The older version of Coca-Cola Plus was also sold in a bottle similar to that used for other versions of Coke - the new version of Coca-Cola Plus is packaged in a white shrink-wrapped bottle that screams "new and different."

On the sweetener front, the new version of Coca-Cola Plus is sweetened with a cocktail of artificial sweeteners including aspartame, L-phenylalanine compound, acesulfame K, and sucralose. This seems to fly in the face of growing clean label ingredient concerns.

Age matters

There is no question that carbonated soft drinks need a new catalyst for growth. Per capita consumption of CSDs globally has flat-lined and is not expected to change at all between 2014 and 2018. This may pass for good news for the much-beleaguered sector, since flat growth is better than a decline, but the absence of growth stands out compared to other drink sectors. Per capita consumption of packaged water (excluding enhanced water and flavoured water) is expected to increase 19.9% over the same period. Per capita consumption of non-alcoholic drinks overall is projected to increase 7.2% from 2014 to 2018. Simply treading water is not going to cut it for carbonated soft drink manufacturers.   

Outside of chronic health issues like obesity and type 2 diabetes, ageing global populations rank as another major worry for CSD manufacturers. No country's population is older than Japan's. The median age in Japan was 46.5 years in 2015, considerably older than the world median age of 29.6 years. Between 2010 and 2015, Japan's population actually fell by 1m people – the beginning of a long-term population slide expected to see Japan lose 20m people by the year 2050, according to data from the UN. Coca-Cola could not have picked a better country to test new ways to reverse consumption declines among middle-age and older consumers: The official target for Coca-Cola Plus is consumers aged 40 and older.

The question, then, is whether consumers really care about specific functional claims for carbonated soft drinks. Time will tell, of course, but survey results from GlobalData suggest that fibre has appeal that grows with age. According to a Q4 2016 GlobalData global consumer survey, 43% of consumers globally say that the claim "high in fibre" is very appealing for a food or drink, a figure that rises from a low of 35% for 18-24 year-olds to a peak of 48% for 55-64 year-old consumers.

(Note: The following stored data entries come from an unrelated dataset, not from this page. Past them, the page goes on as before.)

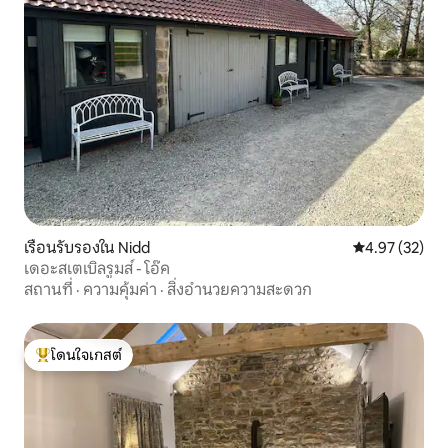
เรือนรับรองใน Nidd
คะแนนเฉลี่ย 4.
4.97 (32)
เดอะสเตเบิลรูมส์ - โอ๊ค
สถานที่
·
ความคุ้มค่า
·
สิ่งอำนวยความสะดวก
โดนใจเกสต์
โดนใจเกสต์ที่สุด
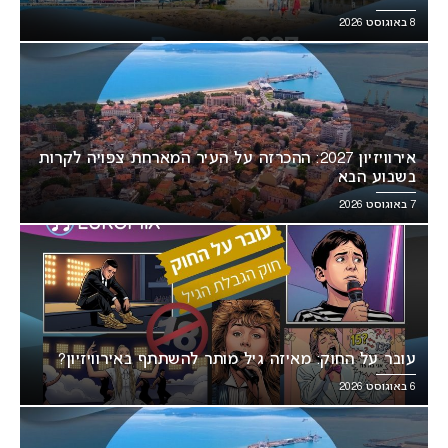
8 באוגוסט 2026
אירוויזיון 2027: ההכרזה על העיר המארחת צפויה לקרות
בשבוע הבא
7 באוגוסט 2026
עובר על החוק: מאיזה גיל מותר להשתתף באירוויזיון?
6 באוגוסט 2026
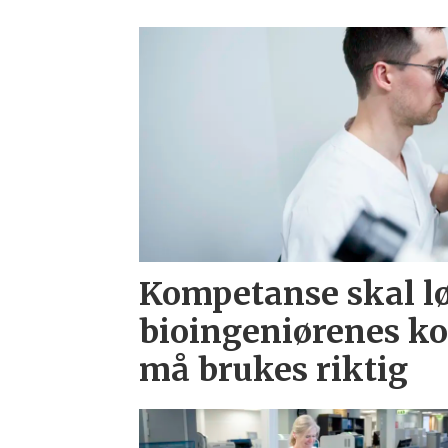
Kompetanse skal l
bioingeniørenes k
må brukes riktig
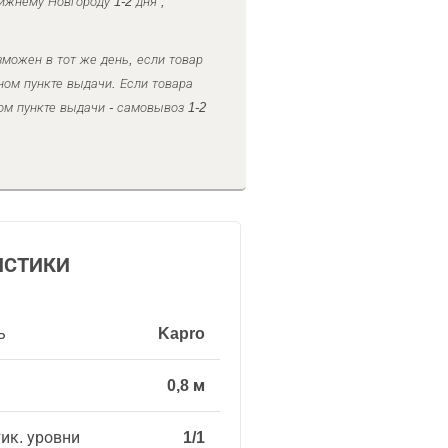
ижнему Новгороду 1-2 дня ,
можен в тот же день, если товар
ном пункте выдачи. Если товара
ом пункте выдачи - самовывоз 1-2
ИСТИКИ
ь
Kapro
0,8 м
тик. уровни
1/1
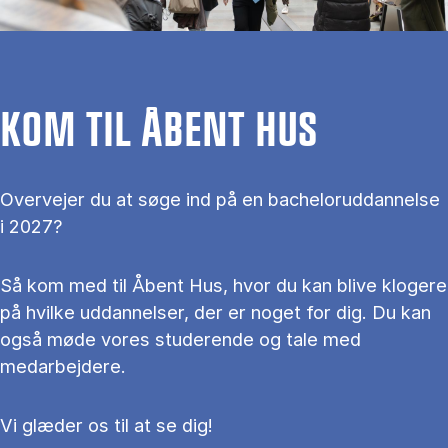
KOM TIL ÅBENT HUS
Overvejer du at søge ind på en bacheloruddannelse
i 2027?
Så kom med til Åbent Hus, hvor du kan blive klogere
på hvilke uddannelser, der er noget for dig. Du kan
også møde vores studerende og tale med
medarbejdere.
Vi glæder os til at se dig!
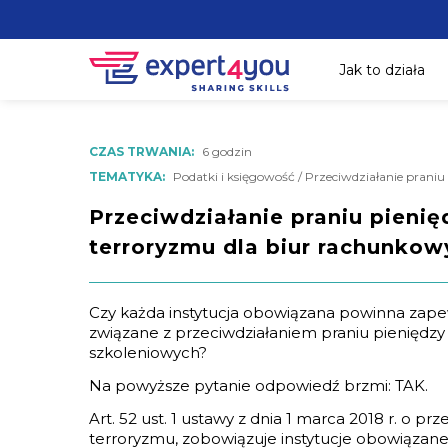
Jak to działa
CZAS TRWANIA:
6 godzin
TEMATYKA:
Podatki i księgowość / Przeciwdziałanie praniu
Przeciwdziałanie praniu pienię
terroryzmu dla biur rachunkow
Czy każda instytucja obowiązana powinna zap
związane z przeciwdziałaniem praniu pieniędz
szkoleniowych?
Na powyższe pytanie odpowiedź brzmi: TAK.
Art. 52 ust. 1 ustawy z dnia 1 marca 2018 r. o p
terroryzmu, zobowiązuje instytucje obowiązane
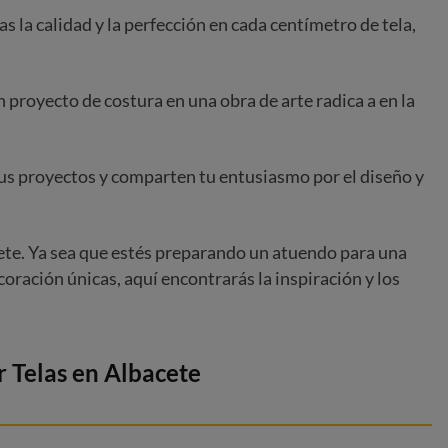
s la calidad y la perfección en cada centímetro de tela,
proyecto de costura en una obra de arte radica a en la
tus proyectos y comparten tu entusiasmo por el diseño y
ete. Ya sea que estés preparando un atuendo para una
oración únicas, aquí encontrarás la inspiración y los
 Telas en Albacet
e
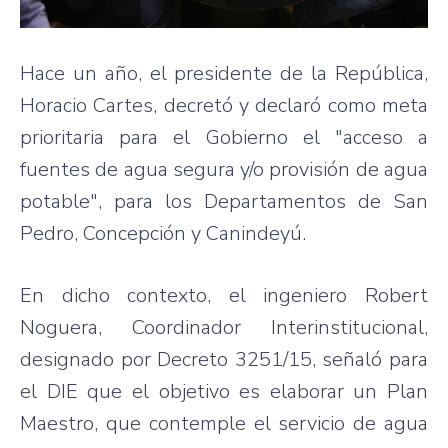
Hace un año, el presidente de la República,
Horacio Cartes, decretó y declaró como meta
prioritaria para el Gobierno el "acceso a
fuentes de agua segura y/o provisión de agua
potable", para los Departamentos de San
Pedro, Concepción y Canindeyú.
En dicho contexto, el ingeniero Robert
Noguera, Coordinador Interinstitucional,
designado por Decreto 3251/15, señaló para
el DIE que el objetivo es elaborar un Plan
Maestro, que contemple el servicio de agua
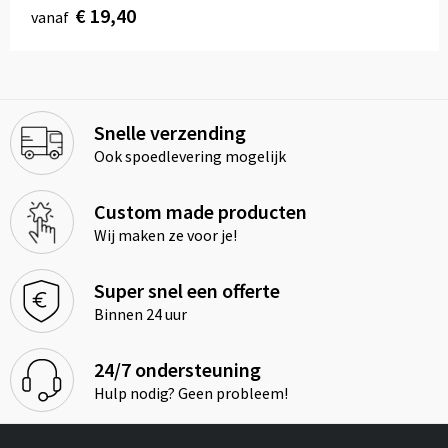
€ 19,40
vanaf
Snelle verzending
Ook spoedlevering mogelijk
Custom made producten
Wij maken ze voor je!
Super snel een offerte
Binnen 24 uur
24/7 ondersteuning
Hulp nodig? Geen probleem!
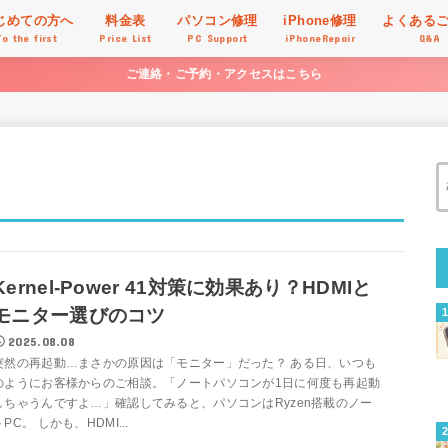
じめての方へ
料金表
パソコン修理
iPhone修理
よくある
To the first
Price List
PC Support
iPhoneRepair
Q&A
ご連絡・ご予約・アクセスはこちら
Kernel-Power 41対策に効果あり？HDMIと
モニター選びのコツ
2025.08.08
突然の再起動…まさかの原因は「モニター」だった？ ある日、いつも
のようにお客様からのご相談。「ノートパソコンが1日に何度も再起動
しちゃうんですよ…」確認してみると、パソコンはRyzen搭載のノー
トPC。 しかも、HDMI...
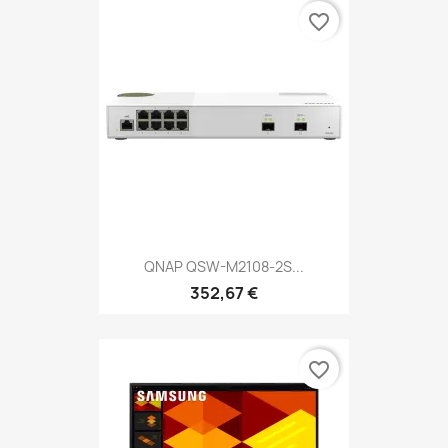
favorite_border
QNAP QSW-M2108-2S...
352,67 €
favorite_border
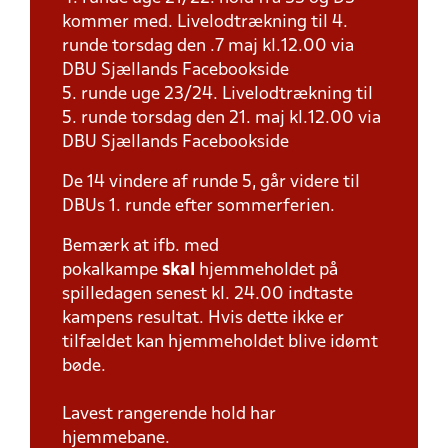
kommer med. Livelodtrækning til 4.
runde torsdag den .7 maj kl.12.00 via
DBU Sjællands Facebookside
5. runde uge 23/24. Livelodtrækning til
5. runde torsdag den 21. maj kl.12.00 via
DBU Sjællands Facebookside
De 14 vindere af runde 5, går videre til
DBUs 1. runde efter sommerferien.
Bemærk at ifb. med
pokalkampe
skal
hjemmeholdet på
spilledagen senest kl. 24.00 indtaste
kampens resultat. Hvis dette ikke er
tilfældet kan hjemmeholdet blive idømt
bøde.
Lavest rangerende hold har
hjemmebane.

Solid appeal for specific functional ingredients may not be enough to turn consumers into buyers, however. The older a consumer is, the less willing they are to try a new or different functional drink. Just 8% of over-65s and 12% of 55-64 year-olds globally say they "often" try new or different varieties of drinks that deliver a specific health benefit. That is much lower than the 20% figure for 25-34 year-olds, according to a Q3 2016 GlobalData survey. Concern about weight issues also ebbs with age. The same GlobalData survey found that nearly twice as many over-65s consumers were not doing anything regarding their weight than 25-34 year-olds. In Japan, at least, Coca-Cola maintains that older consumers are driving growth in the country's FOSHU beverages, which are led by tea, with cola soft drinks second in importance.

Beyond Japan

Coca-Cola Plus is not the first, and is unlikely to be the last, fat-blocking drink in Japan. Beverage-makers have been introducing soft drinks fortified with indigestible dextrin in Japan for nearly 20 years, although CSDs came well after ready-to-drink teas. Coca-Cola may not have enjoyed success the first time around with Coca-Cola Plus, but later launches suggest that the fibre-enhanced soft drink concept may have staying power. The launch of Kirin Mets functional cola drink in 2012 and Pepsi Special functional cola drink in 2013 helped the idea gain a foothold. Kirin had enough faith in indigestible dextrin fortification that it extended the concept to bottled water with Kirin Mets Plus sparkling water in 2016. It remains to be seen, however, if other national markets show as much enthusiasm for fat-blocking drinks as Japan apparently does.